Is it possible to customize the taxa_barplot further? I am splitting my samples into 10 patients and I was hoping to customize the layout of the plot so my faceted figures are in 2 rows of 5 instead of 1 row of 10.
For example, for "cateogry" in taxa_barplot I am using my patient ID's, but can I adjust the placement of the facets instead of having them squashed next to eachother?
Also, for the legend can I have it so only the Genus is displayed rather than the entire taxon string? E.g. Staphylcocccus instead of Bactera;Firmicutes;etc
Hi! As far as I know, there is no way to do it in Qiime2, but you can use Python or R to redraw it. Or manipulate the produced image in some editor.
You can download legend as a .svg file and edit it in svg editor (inkspace) or with a script. But if you redraw your figure in R or Python, you can modify it there.
I was hoping to do it in R. I generated the image using the taxa_barplot function that is part of the Qiime2R package, I was hoping there was a way to customize the code to alter the layout of the figure regarding how the facets are arragned.
I was also hoping to alter the legend in R as well to collapse the text to genus only. I can redraw the figure I'm just not sure how to manipulate the data in R to do it.
You can manipulate the table that contains taxonomy names to split taxonomy names and leave only Genus level annotations and recreate the plot with modified information. Also you can create your own barplot with subplots (2 rows by 5 columns), custom order and so on.
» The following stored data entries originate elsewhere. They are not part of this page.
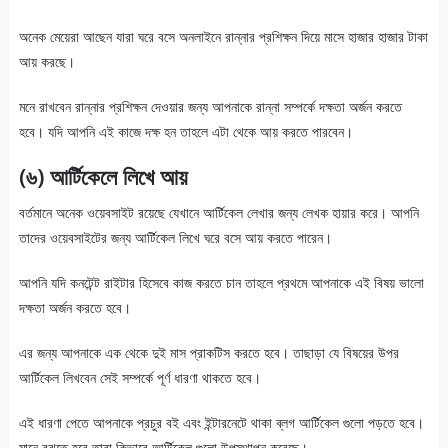
অনেক মেয়েরা আছেন যারা ঘরে বসে অনলাইনে রান্নার প্রশিক্ষন দিয়ে মাসে হাজার হাজার টাকা
আয় করছে।
মনে রাখবেন রান্নার প্রশিক্ষন দেওয়ার জন্য আপনাকে রান্না সম্পর্কে দক্ষতা অর্জন করতে
হবে। যদি আপনি এই কাজে দক্ষ হন তাহলে এটা থেকে আয় করতে পারবেন।
(৬) আর্টিকেলে লিখে আয়
বর্তমানে অনেক ওয়েবসাইট রয়েছে যেখানে আর্টিকেল লেখার জন্য লেখক হায়ার করে। আপনি
তাদের ওয়েবসাইটের জন্য আর্টিকেল লিখে ঘরে বসে আয় করতে পারেন।
আপনি যদি কনটেন্ট রাইটার হিসেবে কাজ করতে চান তাহলে প্রথমে আপনাকে এই বিষয় ভালো
দক্ষতা অর্জন করতে হবে।
এর জন্য আপনাকে এক থেকে দুই মাস প্রাকটিস করতে হবে। তাছাড়া যে বিষয়ের উপর
আর্টিকেল লিখবেন সেই সম্পর্কে পূর্ণ ধারণা থাকতে হবে।
এই ধারণা পেতে আপনাকে প্রচুর বই এবং ইন্টারনেটে থাকা ব্লগ আর্টিকেল গুলো পড়তে হবে।
মানে বুঝতে হবে তারা কিভাবে আর্টিকেল গুলো উপস্থাপন করেছে।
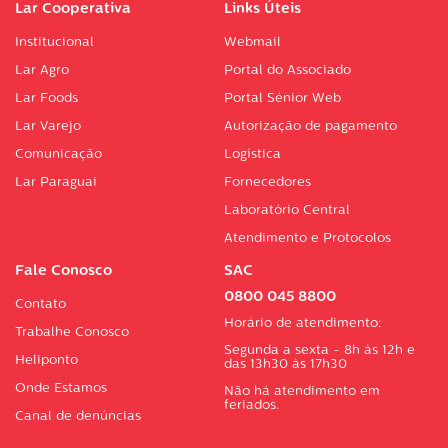
Lar Cooperativa
Links Úteis
Institucional
Webmail
Lar Agro
Portal do Associado
Lar Foods
Portal Sénior Web
Lar Varejo
Autorização de pagamento
Comunicação
Logística
Lar Paraguai
Fornecedores
Laboratório Central
Atendimento e Protocolos
Fale Conosco
SAC
0800 045 8800
Contato
Horário de atendimento:
Trabalhe Conosco
Segunda a sexta - 8h às 12h e
Heliponto
das 13h30 às 17h30
Onde Estamos
Não há atendimento em
feriados.
Canal de denúncias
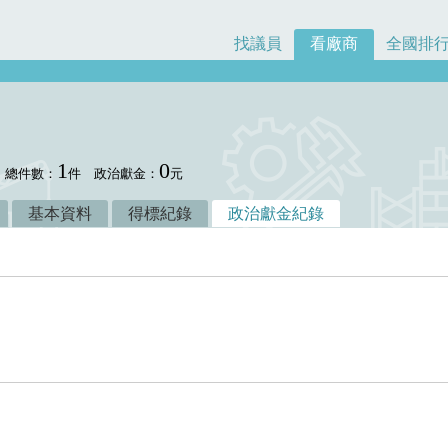
找議員
看廠商
全國排
1
0
總件數：
件
政治獻金：
元
基本資料
得標紀錄
政治獻金紀錄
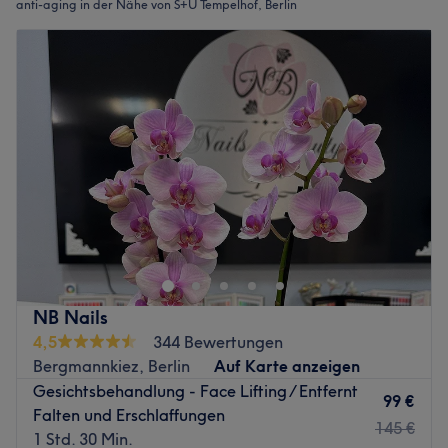
anti-aging in der Nähe von S+U Tempelhof, Berlin
NB Nails
4,5
344 Bewertungen
Bergmannkiez, Berlin
Auf Karte anzeigen
Gesichtsbehandlung - Face Lifting / Entfernt
99 €
Falten und Erschlaffungen
145 €
1 Std. 30 Min.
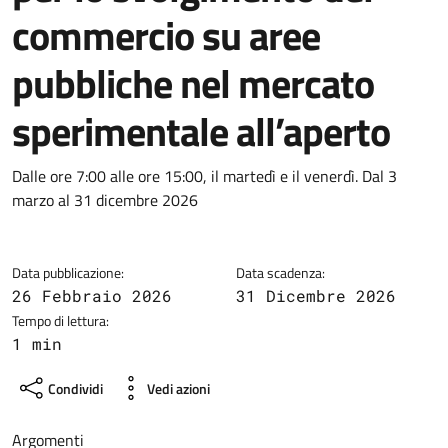
commercio su aree
pubbliche nel mercato
sperimentale all’aperto
Dettagli della notizia
Dalle ore 7:00 alle ore 15:00, il martedì e il venerdì. Dal 3
marzo al 31 dicembre 2026
Data pubblicazione:
Data scadenza:
26 Febbraio 2026
31 Dicembre 2026
Tempo di lettura:
1 min
Condividi
Vedi azioni
Argomenti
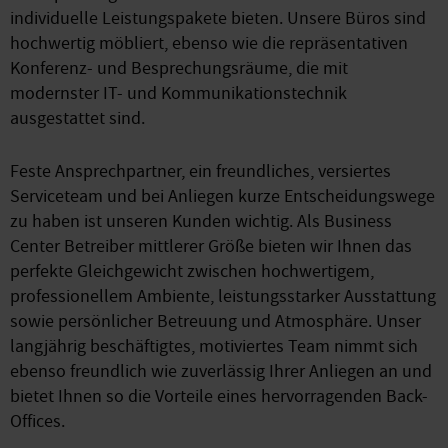
individuelle Leistungspakete bieten. Unsere Büros sind
hochwertig möbliert, ebenso wie die repräsentativen
Konferenz- und Besprechungsräume, die mit
modernster IT- und Kommunikationstechnik
ausgestattet sind.
Feste Ansprechpartner, ein freundliches, versiertes
Serviceteam und bei Anliegen kurze Entscheidungswege
zu haben ist unseren Kunden wichtig. Als Business
Center Betreiber mittlerer Größe bieten wir Ihnen das
perfekte Gleichgewicht zwischen hochwertigem,
professionellem Ambiente, leistungsstarker Ausstattung
sowie persönlicher Betreuung und Atmosphäre. Unser
langjährig beschäftigtes, motiviertes Team nimmt sich
ebenso freundlich wie zuverlässig Ihrer Anliegen an und
bietet Ihnen so die Vorteile eines hervorragenden Back-
Offices.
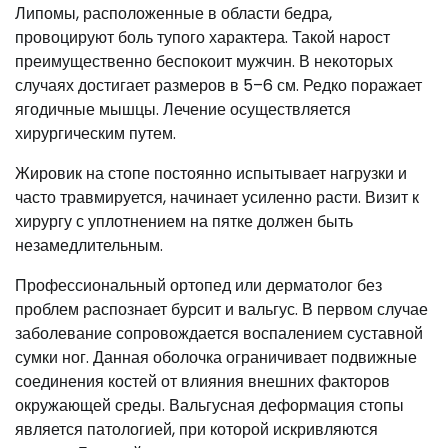
Липомы, расположенные в области бедра,
провоцируют боль тупого характера. Такой нарост
преимущественно беспокоит мужчин. В некоторых
случаях достигает размеров в 5–6 см. Редко поражает
ягодичные мышцы. Лечение осуществляется
хирургическим путем.
Жировик на стопе постоянно испытывает нагрузки и
часто травмируется, начинает усиленно расти. Визит к
хирургу с уплотнением на пятке должен быть
незамедлительным.
Профессиональный ортопед или дерматолог без
проблем распознает бурсит и вальгус. В первом случае
заболевание сопровождается воспалением суставной
сумки ног. Данная оболочка ограничивает подвижные
соединения костей от влияния внешних факторов
окружающей среды. Вальгусная деформация стопы
является патологией, при которой искривляются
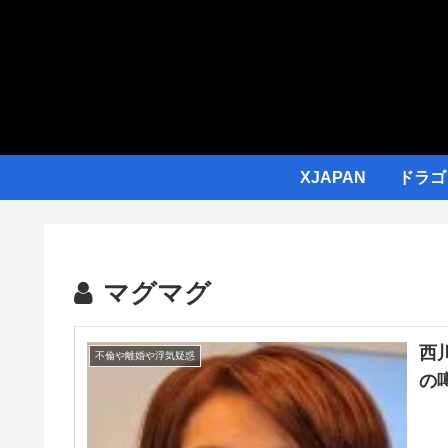
XJAPAN
ドラゴ
マグマグ
西
不倫や離婚や浮気疑惑
の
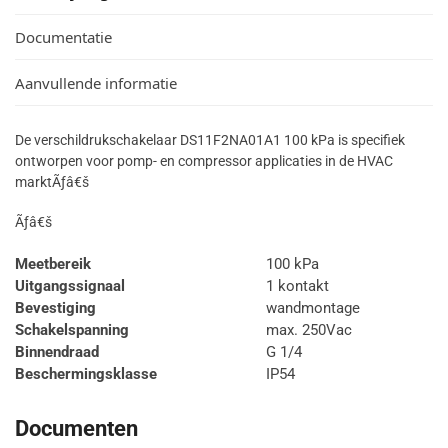
Documentatie
Aanvullende informatie
De verschildrukschakelaar DS11F2NA01A1 100 kPa is specifiek
ontworpen voor pomp- en compressor applicaties in de HVAC
marktÃƒâ€š
Ãƒâ€š
Meetbereik
100 kPa
Uitgangssignaal
1 kontakt
Bevestiging
wandmontage
Schakelspanning
max. 250Vac
Binnendraad
G 1/4
Beschermingsklasse
IP54
Documenten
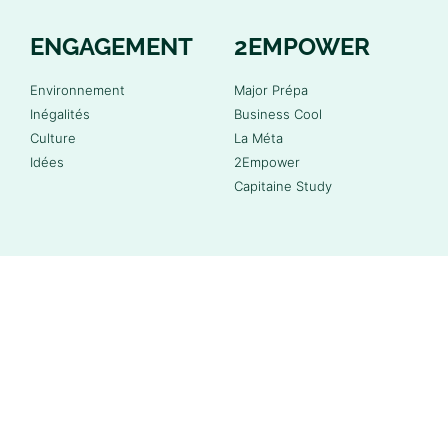
ENGAGEMENT
2EMPOWER
Environnement
Major Prépa
Inégalités
Business Cool
Culture
La Méta
Idées
2Empower
Capitaine Study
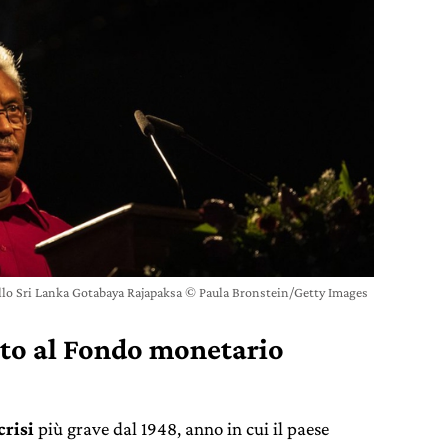
ello Sri Lanka Gotabaya Rajapaksa © Paula Bronstein/Getty Images
uto al Fondo monetario
crisi
più grave dal 1948, anno in cui il paese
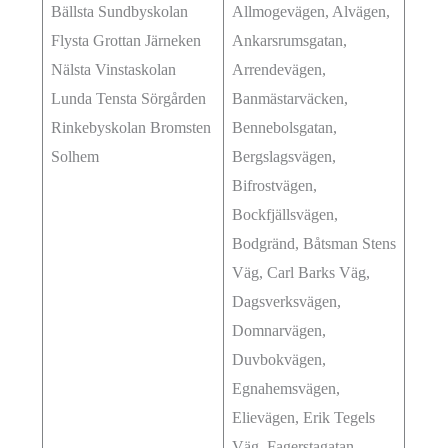
Bällsta Sundbyskolan
Allmogevägen, Alvägen,
Flysta Grottan Järneken
Ankarsrumsgatan,
Nälsta Vinstaskolan
Arrendevägen,
Lunda Tensta Sörgården
Banmästarväcken,
Rinkebyskolan Bromsten
Bennebolsgatan,
Solhem
Bergslagsvägen,
Bifrostvägen,
Bockfjällsvägen,
Bodgränd, Båtsman Stens
Väg, Carl Barks Väg,
Dagsverksvägen,
Domnarvägen,
Duvbokvägen,
Egnahemsvägen,
Elievägen, Erik Tegels
Väg, Fagerstagatan,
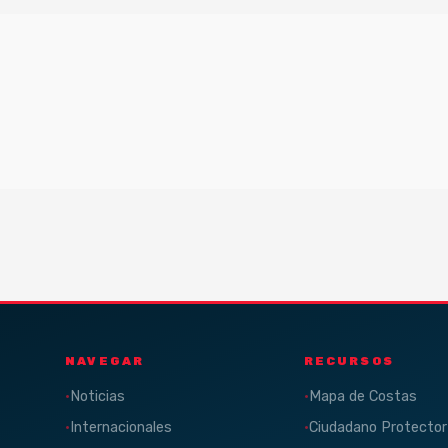
NAVEGAR
RECURSOS
Noticias
Mapa de Costas
Internacionales
Ciudadano Protector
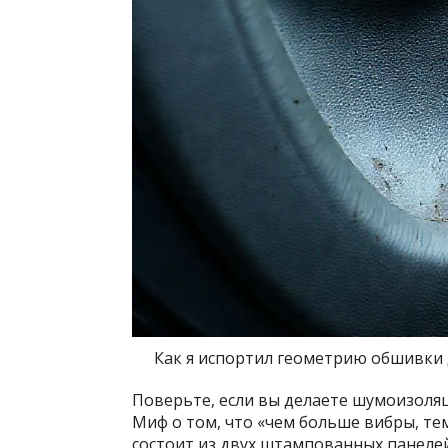
Как я испортил геометрию обшивки
Поверьте, если вы делаете шумоизоляц
Миф о том, что «чем больше вибры, те
состоит из двух штампованных панеле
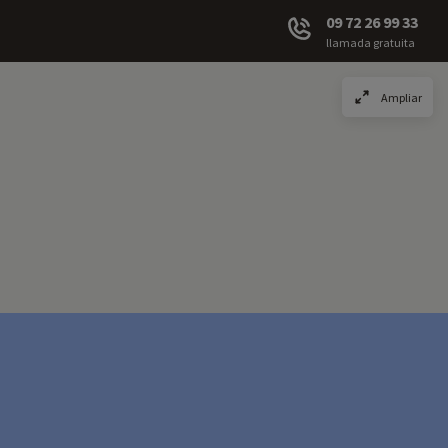
09 72 26 99 33
llamada gratuita
Ampliar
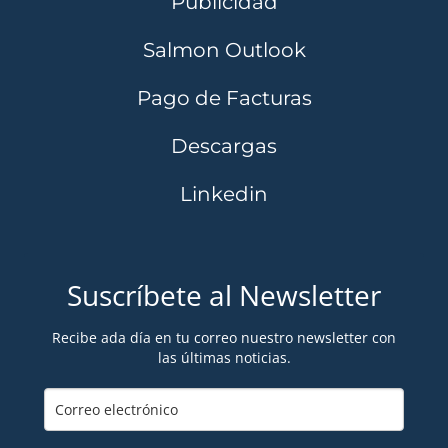
Publicidad
Salmon Outlook
Pago de Facturas
Descargas
Linkedin
Suscríbete al Newsletter
Recibe ada día en tu correo nuestro newsletter con
las últimas noticias.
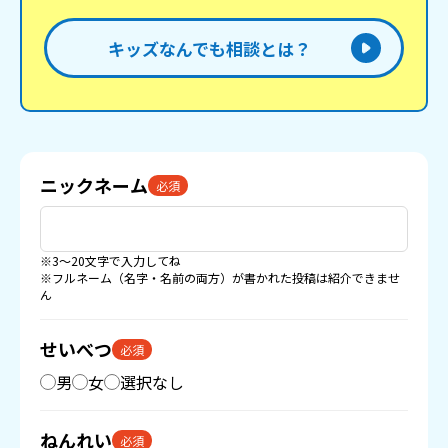
キッズなんでも相談とは？
ニックネーム
必須
※3〜20文字で入力してね
※フルネーム（名字・名前の両方）が書かれた投稿は紹介できませ
ん
せいべつ
必須
男
女
選択なし
ねんれい
必須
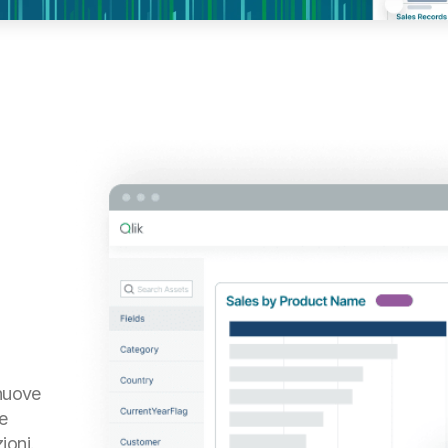
 nuove
e
ioni.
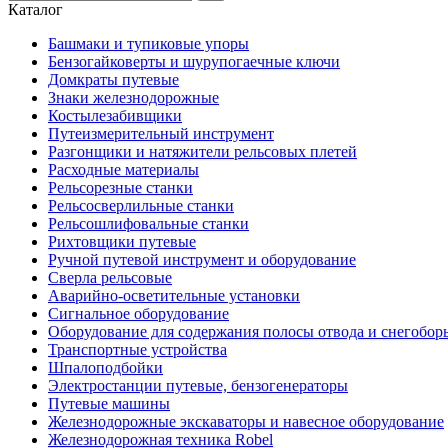
Каталог
Башмаки и тупиковые упоры
Бензогайковерты и шурупогаечные ключи
Домкраты путевые
Знаки железнодорожные
Костылезабивщики
Путеизмерительный инструмент
Разгонщики и натяжители рельсовых плетей
Расходные материалы
Рельсорезные станки
Рельсосверлильные станки
Рельсошлифовальные станки
Рихтовщики путевые
Ручной путевой инструмент и оборудование
Сверла рельсовые
Аварийно-осветительные установки
Сигнальное оборудование
Оборудование для содержания полосы отвода и снегобор
Транспортные устройства
Шпалоподбойки
Электростанции путевые, бензогенераторы
Путевые машины
Железнодорожные экскаваторы и навесное оборудование
Железнодорожная техника Robel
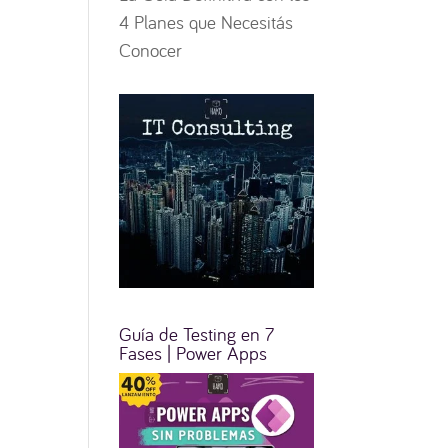
4 Planes que Necesitás
Conocer
Guía de Testing en 7
Fases | Power Apps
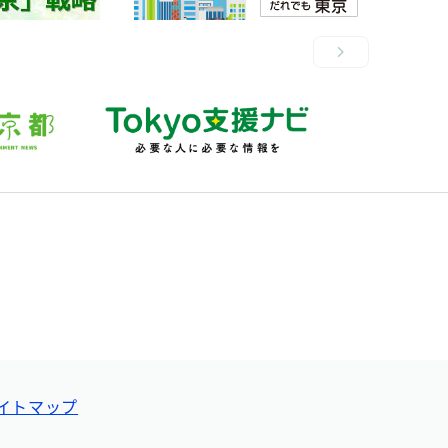
イトマップ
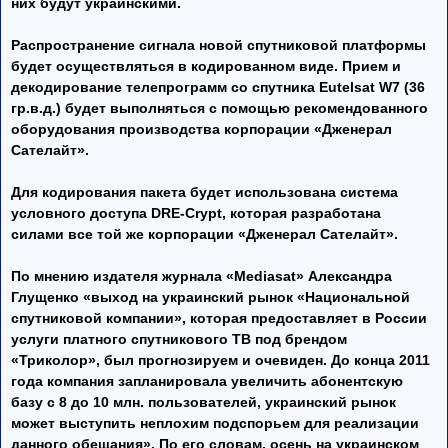
них будут украинскими.
Распространение сигнала новой спутниковой платформы
будет осуществляться в кодированном виде. Прием и
декодирование телепрограмм со спутника Eutelsat W7 (36
гр.в.д.) будет выполняться с помощью рекомендованного
оборудования производства корпорации «Дженерал
Сателайт».
Для кодирования пакета будет использована система
условного доступа DRE-Crypt, которая разработана
силами все той же корпорации «Дженерал Сателайт».
По мнению издателя журнала «Mediasat» Александра
Глущенко «выход на украинский рынок «Национальной
спутниковой компании», которая предоставляет в России
услуги платного спутникового ТВ под брендом
«Триколор», был прогнозируем и очевиден. До конца 2011
года компания запланировала увеличить абонентскую
базу с 8 до 10 млн. пользователей, украинский рынок
может выступить неплохим подспорьем для реализации
данного обещания». По его словам, осень на украинском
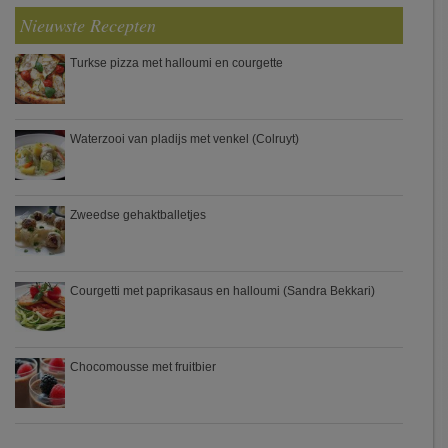
Nieuwste Recepten
Turkse pizza met halloumi en courgette
Waterzooi van pladijs met venkel (Colruyt)
Zweedse gehaktballetjes
Courgetti met paprikasaus en halloumi (Sandra Bekkari)
Chocomousse met fruitbier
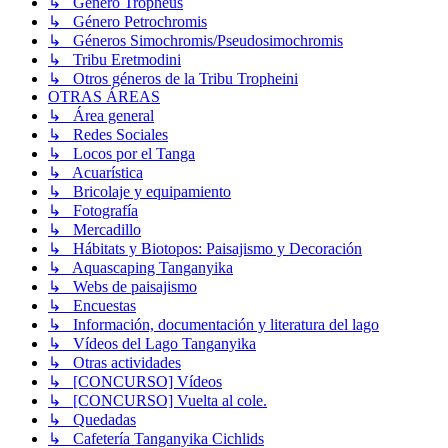
↳ Género Tropheus
↳ Género Petrochromis
↳ Géneros Simochromis/Pseudosimochromis
↳ Tribu Eretmodini
↳ Otros géneros de la Tribu Tropheini
OTRAS ÁREAS
↳ Área general
↳ Redes Sociales
↳ Locos por el Tanga
↳ Acuarística
↳ Bricolaje y equipamiento
↳ Fotografía
↳ Mercadillo
↳ Hábitats y Biotopos: Paisajismo y Decoración
↳ Aquascaping Tanganyika
↳ Webs de paisajismo
↳ Encuestas
↳ Información, documentación y literatura del lago
↳ Vídeos del Lago Tanganyika
↳ Otras actividades
↳ [CONCURSO] Vídeos
↳ [CONCURSO] Vuelta al cole.
↳ Quedadas
↳ Cafetería Tanganyika Cichlids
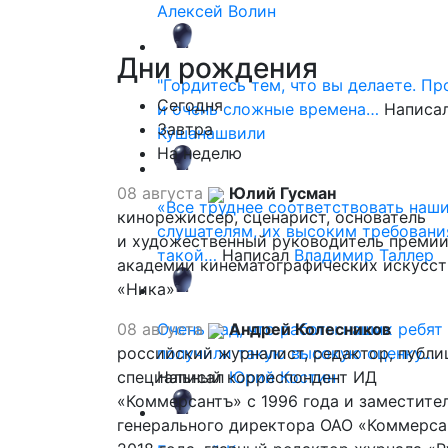
Алексей Волин
Дни
рождения
"Гордитесь тем, что вы делаете. П
Сегодня
и очень сложные времена…
Написа
Завтра
Кушанашвили
На неделю
08 августа
Юлий Гусман
«Все труднее соответствовать наш
кинорежиссер, сценарист, основатель
слушателям, их высоким требовани
и художественный руководитель премии
такой…
Написал
Владимир Таллер
академии кинематографических искусст
«Ника»
08 августа
Очень рад, что работы наших ребят
Андрей Колесников
российский журналист, редактор, публи
получили такую высокую оценку…
специальный корреспондент ИД
Написал
Юрий Костин
«Коммерсантъ» с 1996 года и заместите
генерального директора ОАО «Коммерса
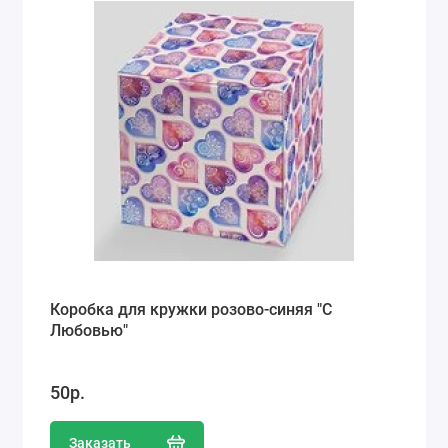
Коробка для кружки розово-синяя "С
Любовью"
50р.
Заказать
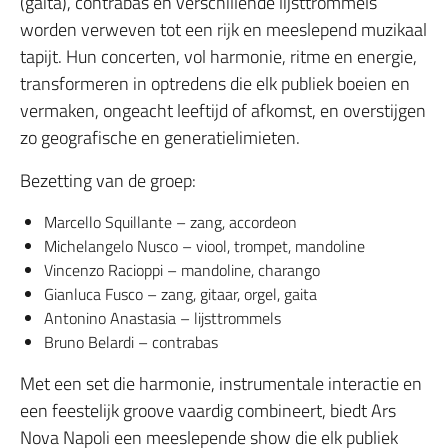
(gaita), contrabas en verschillende lijsttrommels
worden verweven tot een rijk en meeslepend muzikaal
tapijt. Hun concerten, vol harmonie, ritme en energie,
transformeren in optredens die elk publiek boeien en
vermaken, ongeacht leeftijd of afkomst, en overstijgen
zo geografische en generatielimieten.
Bezetting van de groep:
Marcello Squillante – zang, accordeon
Michelangelo Nusco – viool, trompet, mandoline
Vincenzo Racioppi – mandoline, charango
Gianluca Fusco – zang, gitaar, orgel, gaita
Antonino Anastasia – lijsttrommels
Bruno Belardi – contrabas
Met een set die harmonie, instrumentale interactie en
een feestelijk groove vaardig combineert, biedt Ars
Nova Napoli een meeslepende show die elk publiek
But it is already pure R, not Qiime2.
I used Python to create my barplot like this:
For this example, I used Dokdo's taxa_abundance_plot method on the taxa-bar-plots.qzv file from the famous "Moving Pictures" tutorial (see the Dokdo API for more details on the method). You should be able to recreate the example using the code shown below.
In addition to plotting taxonomic bar plots, you can also use the Dokdo API for plotting many other types of figures, including PCoA and alpha rarefaction curve plots which cannot be easily customized within QIIME 2 Visualizations.